MATERIAL SUPPLIED:
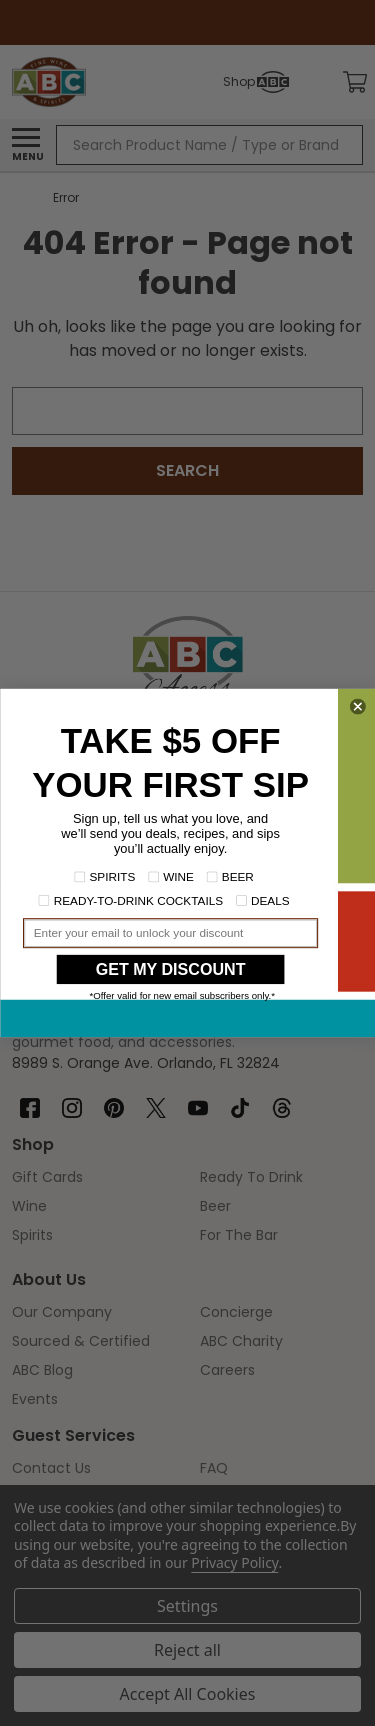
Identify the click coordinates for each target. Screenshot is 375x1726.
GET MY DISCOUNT (170, 969)
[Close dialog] (357, 707)
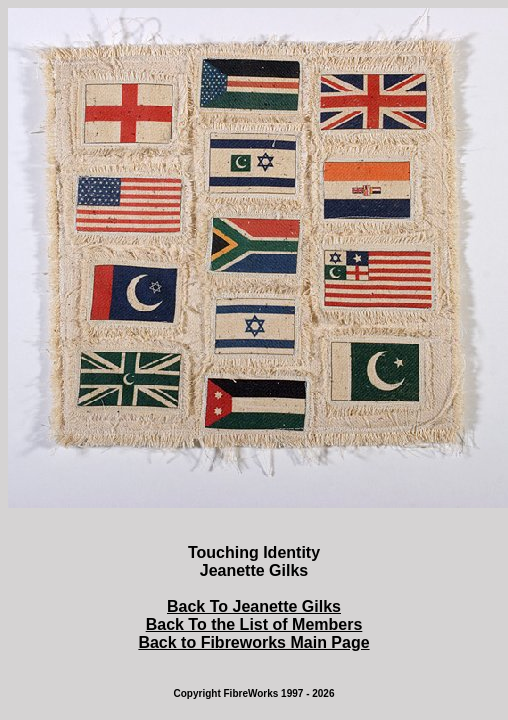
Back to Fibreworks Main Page (253, 642)
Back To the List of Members (254, 624)
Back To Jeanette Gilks (254, 606)
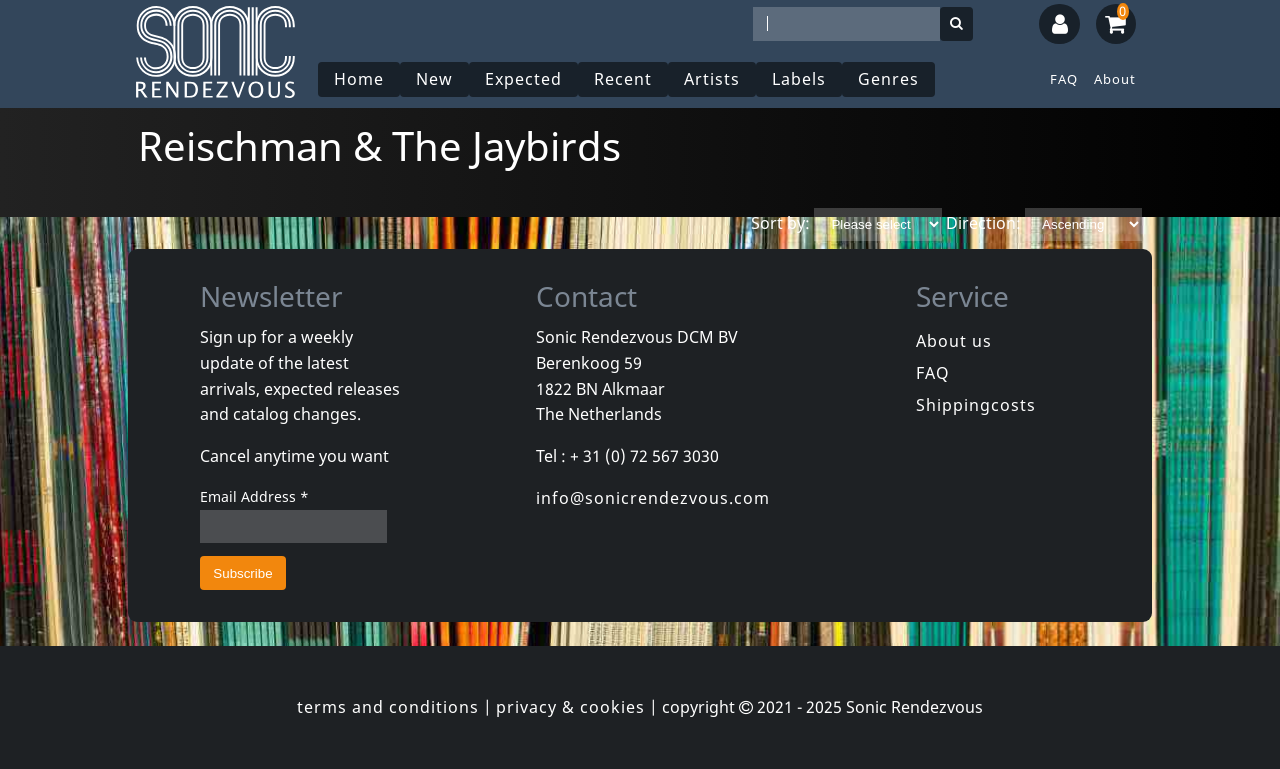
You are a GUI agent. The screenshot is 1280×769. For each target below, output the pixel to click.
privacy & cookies (570, 707)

TASK PROMPT: Gather up, from the records above, each line where the word "click" appears.

WRITTEN RESPONSE:
Identify the click coordinates for each target. Screenshot is 375x1726.
You are a GUI agent. The screenshot is 1280×769. For each target below, output the pixel to click.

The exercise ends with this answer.